2. Nothing in this Order prohibits the offices of the Clerk of the Circuit Court, State Attorney, Public Defender, Regional Counsel, or any other agency from utilizing the services of a spoken-foreign language interpreter or sign language interpreter of its choosing for out-of-court activities. Any costs incurred for out-of-court activities must be paid by the office utilizing the language interpreter.
h. Recoupment of costs for Court-provided interpreters: The costs incurred by AOC for providing an interpreter under this Administrative Order are subject to cost recovery in accordance with Administrative Order No. 2005-061 PA/PI-CIR.

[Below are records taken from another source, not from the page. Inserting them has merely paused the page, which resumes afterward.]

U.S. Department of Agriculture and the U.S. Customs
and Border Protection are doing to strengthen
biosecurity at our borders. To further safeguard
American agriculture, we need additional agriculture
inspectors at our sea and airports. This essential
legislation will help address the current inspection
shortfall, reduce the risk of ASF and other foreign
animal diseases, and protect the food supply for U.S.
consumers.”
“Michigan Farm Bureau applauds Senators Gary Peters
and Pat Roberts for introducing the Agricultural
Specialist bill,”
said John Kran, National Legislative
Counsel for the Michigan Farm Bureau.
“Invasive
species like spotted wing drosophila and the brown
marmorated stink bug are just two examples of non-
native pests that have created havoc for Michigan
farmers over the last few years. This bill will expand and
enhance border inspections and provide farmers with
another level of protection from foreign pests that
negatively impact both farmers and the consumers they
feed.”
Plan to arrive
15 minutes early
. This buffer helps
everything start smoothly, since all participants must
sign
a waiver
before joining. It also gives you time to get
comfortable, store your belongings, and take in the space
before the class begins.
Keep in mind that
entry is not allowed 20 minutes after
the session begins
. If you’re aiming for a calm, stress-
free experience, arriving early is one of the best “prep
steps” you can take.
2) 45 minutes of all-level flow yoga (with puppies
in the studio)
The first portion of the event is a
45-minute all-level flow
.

i. Other duties of the Administrative Office of the Courts: In addition to other duties in this Administrative Order, in compliance with AOSC11-45, In Re: Court Interpreting Services in Florida’s Trial Courts, AOC will:
1. Periodically review the technology operating in courtrooms to determine the feasibility of establishing remote interpreting capability. If such technology and other resources make it feasible to implement remote interpreting, AOC will implement remote interpreting as directed by the Chief Judge, including developing and documenting procedures for the appropriate use of remote interpreting.

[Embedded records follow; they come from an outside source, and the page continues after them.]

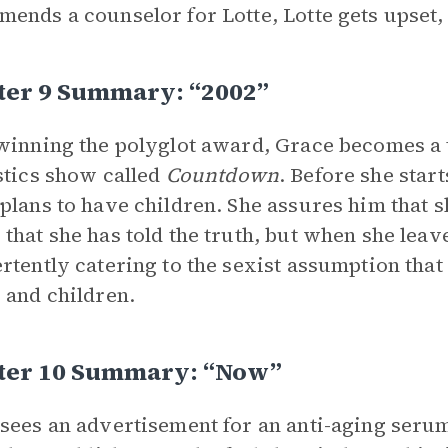
ends a counselor for Lotte, Lotte gets upset, 
ter 9 Summary: “2002”
winning the polyglot award, Grace becomes a 
stics show called
Countdown
. Before she start
plans to have children. She assures him that s
that she has told the truth, but when she leave
rtently catering to the sexist assumption tha
 and children.
ter 10 Summary: “Now”
sees an advertisement for an anti-aging serum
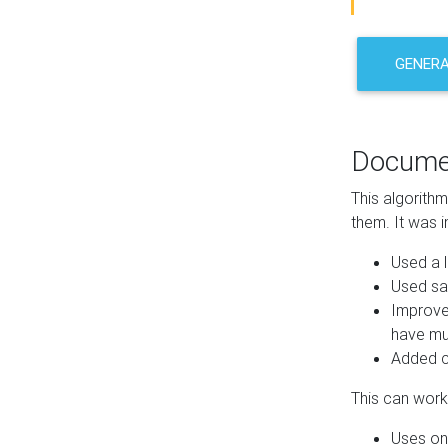
GENER
Docume
This algorith
them. It was i
Used a l
Used sa
Improve
have mul
Added co
This can work 
Uses one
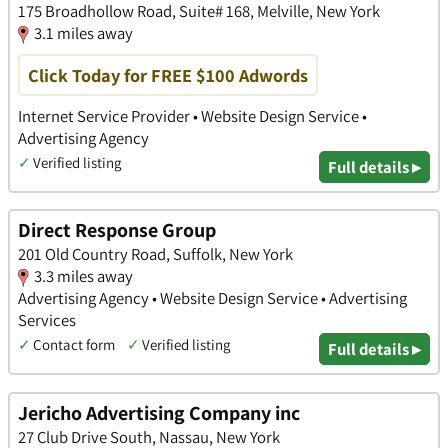
175 Broadhollow Road, Suite# 168, Melville, New York
3.1 miles away
Click Today for FREE $100 Adwords
Internet Service Provider • Website Design Service •
Advertising Agency
✓
Verified listing
Full details ▸
Direct Response Group
201 Old Country Road, Suffolk, New York
3.3 miles away
Advertising Agency • Website Design Service • Advertising
Services
✓
Contact form
✓
Verified listing
Full details ▸
Jericho Advertising Company inc
27 Club Drive South, Nassau, New York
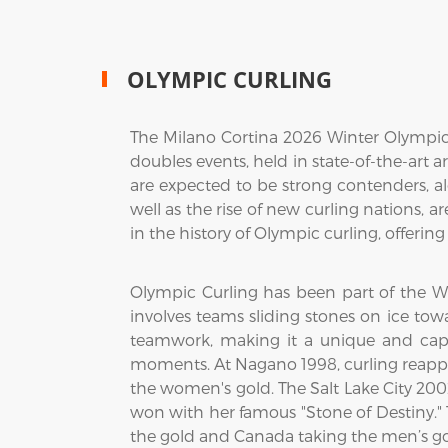
OLYMPIC CURLING
The Milano Cortina 2026 Winter Olympics
doubles events, held in state-of-the-art 
are expected to be strong contenders, a
well as the rise of new curling nations, 
in the history of Olympic curling, offeri
Olympic Curling has been part of the W
involves teams sliding stones on ice towa
teamwork, making it a unique and capt
moments. At Nagano 1998, curling reappe
the women's gold. The Salt Lake City 20
won with her famous "Stone of Destiny.
the gold and Canada taking the men’s go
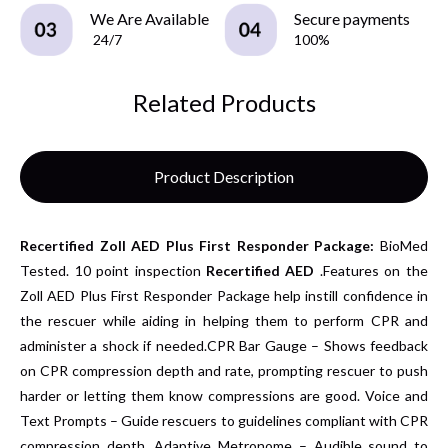
We Are Available
Secure payments
24/7
100%
Related Products
Product Description
Recertified
Zoll AED Plus First Responder Package:
BioMed
Tested. 10 point inspection
Recertified AED
.Features on the
Zoll AED Plus First Responder Package help instill confidence in
the rescuer while aiding in helping them to perform CPR and
administer a shock if needed.CPR Bar Gauge – Shows feedback
on CPR compression depth and rate, prompting rescuer to push
harder or letting them know compressions are good.
Voice and
Text Prompts – Guide rescuers to guidelines compliant with CPR
compression depth. Adaptive Metronome – Audible sound to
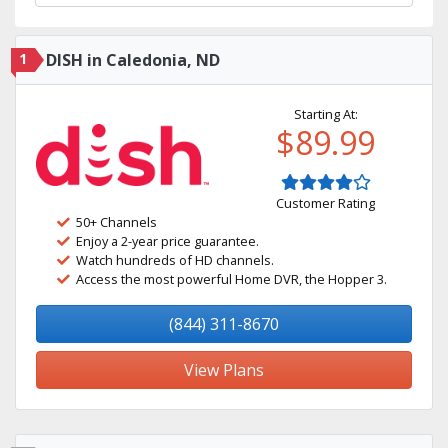
1
DISH in Caledonia, ND
Starting At:
$89.99
Customer Rating
50+ Channels
Enjoy a 2-year price guarantee.
Watch hundreds of HD channels.
Access the most powerful Home DVR, the Hopper 3.
(844) 311-8670
View Plans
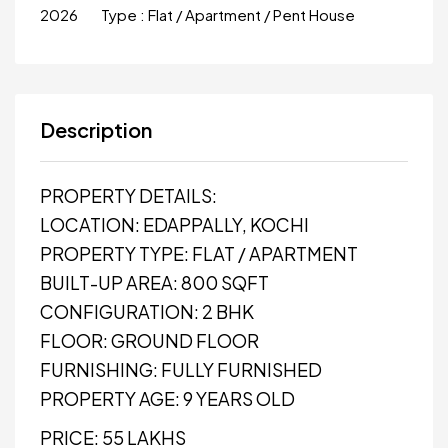
2026
Type :
Flat / Apartment / Pent House
Description
PROPERTY DETAILS:
LOCATION: EDAPPALLY, KOCHI
PROPERTY TYPE: FLAT / APARTMENT
BUILT-UP AREA: 800 SQFT
CONFIGURATION: 2 BHK
FLOOR: GROUND FLOOR
FURNISHING: FULLY FURNISHED
PROPERTY AGE: 9 YEARS OLD
PRICE: ₹55 LAKHS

2. Develop and maintain current on the Court’s Internet page, a Court interpreter page that explains the basic services provided by the Court interpreter program and provides contact information for the Fiscal Offices in Pasco and Pinellas Counties and the ADA Coordinator.
3. Publish information on the Court’s Internet page that informs Court participants with disabilities about the rights afforded by the Americans with Disabilities Act, the federal regulations, and the process for requesting a qualified interpreter or other accommodation under the ADA.
4. Require attendance at trainings sponsored by the Office of State Courts Administrator for individuals involved in the collection and reporting of Uniform Data Reporting System statistics.
II. USE OF INTERPRETERS, PARTICIPANT FUNCTIONS
a. Judges, Hearing Officers, and Magistrates (presiding officials)
1. Prior to the beginning of a proceeding where an interpreter is used, the presiding official will instruct parties and jurors who understand the language being interpreted and who perceive a discrepancy as to the interpretation to bring the issue to the attention of the presiding official.
2. The presiding official will ensure the interpreter is sworn in at the beginning of a proceeding or set of proceedings. See§ 90.606, Florida Statutes.
3. When a sign language interpreter is used for a juror who is deaf or hard of hearing, the presiding official will administer an oath of non-involvement, including language stating that the interpreter will not interfere with jury deliberations or reveal the confidences of the jury. See§ 90.606, Florida Statutes.
4. As appropriate, the presiding official will inform all parties when an interpreter is being used, particularly when a party or interpreter appears remotely. The presiding official will monitor the proceeding to ensure that the interpretation process flows smoothly and, as needed, instruct the participants to adjust their volume or rate of speech, or refrain from extraneous comments or whispering.
5. Before continuing with any proceeding, the presiding official will ask the litigant, through the interpreter, whether the litigant is confident that the interpreter’s skills will ensure adequate and accurate interpretation of the communication of the proceeding, and whether the litigant believes the interpreter is impartial. If either of those answers is “no”, the presiding official will take appropriate action.
6. The presiding official will ensure that simultaneous interpretation is used for defendants, respondents, and other litigants who require a spoken-foreign language interpreter or a sign language interpreter. The presiding official may allow consecutive interpretation of testimony by a witness who requires a spoken-foreign language interpreter or a sign language interpreter.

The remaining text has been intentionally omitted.